The same concerns, only more so, apply to the Shia-dominated Hashd al-Shaabi, or Popular Mobilisation Units. Their leaders claim that it will be impossible to regain control of Mosul unless they are involved. However, when Iraqi security forces (ISF) drove IS out of Ramadi, the capital of largely Sunni Anbar province, earlier this year, the Baghdad government, under pressure from the Americans, ordered the Hashd, some of which are trained by Iran, to stay away. They did not want a repeat of the sectarian reprisals that marred the retaking of another Sunni city, Tikrit, last year.
There are other risks in deploying the Hashd for the assault on Mosul. In a survey carried out in February by an Iraqi polling firm that included 120 respondents in Mosul, 74% said they did not want to be liberated by the mainly Shia Iraqi army on its own, while 100% said they did not want to be liberated by Shia militias or Kurds. That does not mean Mosul’s inhabitants support IS—according to a nationwide survey in January, 95% of Iraqi Sunnis oppose it—but it does suggest that they are at least as fearful of their potential liberators as they are of their oppressors. One solution would be to bring more Sunnis into the Hashd, but it will be hard to rebalance a force that consists of some 120,000 Shias and only about 16,000 Sunnis.
Mr Pregent says that the force that eventually goes to Mosul must be mostly Sunni. He argues that it should be recruited from among the American-trained soldiers and officers who were purged from the army by the former prime minister, Nouri al-Maliki. He reckons that there are as many as 50,000 such men, some of them sitting in camps for internally displaced people, who, with an offer of some back pay, would be keen to join up.
Another factor in the battle for Mosul will be the size and role of American forces. Air strikes are a given, but the Pentagon has said that it wants to set up more fire bases of the kind that came under attack last month. Both Ashton Carter, the defence secretary, and General Joe Dunford, the chairman of the joint chiefs of staff, have put forward plans that are believed to include, among other things, the deployment of more special forces and Apache helicopter gunships. These could operate from a new airbase at Erbil, 20 minutes’ flying time from Mosul, if allowed to do so by the Iraqi Kurdistan authorities.

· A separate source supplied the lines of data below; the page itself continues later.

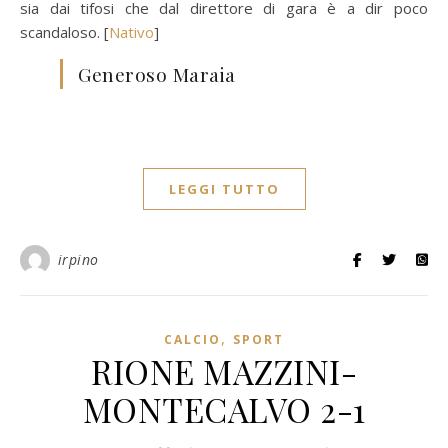
sia dai tifosi che dal direttore di gara è a dir poco
scandaloso. [
Nativo
]
Generoso Maraia
LEGGI TUTTO
irpino
,
CALCIO
SPORT
RIONE MAZZINI-
MONTECALVO 2-1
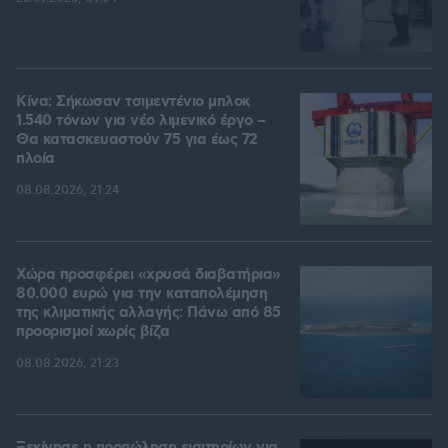
Κίνα: Σήκωσαν τσιμεντένιο μπλοκ
1.540 τόνων για νέο λιμενικό έργο –
Θα κατασκευαστούν 75 για έως 72
πλοία
08.08.2026, 21:24
Χώρα προσφέρει «χρυσά διαβατήρια»
80.000 ευρώ για την καταπολέμηση
της κλιματικής αλλαγής: Πάνω από 85
προορισμοί χωρίς βίζα
08.08.2026, 21:23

However, the White House has yet to agree. Barack Obama’s pledge of no “boots on the ground” has worn thin, but there is little indication that he is ready to sanction military support on the scale needed to regain Mosul. That may have to wait until the election of a new president—another reason to suppose that Mosul will be in IS hands until next year.
The enemy also gets a vote, at least on the battlefield. Patrick Martin of the Institute for the Study of War, a think-tank in Washington, DC, notes that a recent spate of spectacular suicide-attacks by IS in the south suggests that its strategy is now to destabilise Iraq’s southern provinces, thus putting pressure on the Iraqi army and the Hashd to restrict their operations in the north and west. IS knows that the fall of Mosul will signal, in effect, its defeat in Iraq; so it is determined to delay that moment for as long as it can. It may one day lose its bloody grip on the city. But when, how and at what cost it will be liberated, remains to be seen.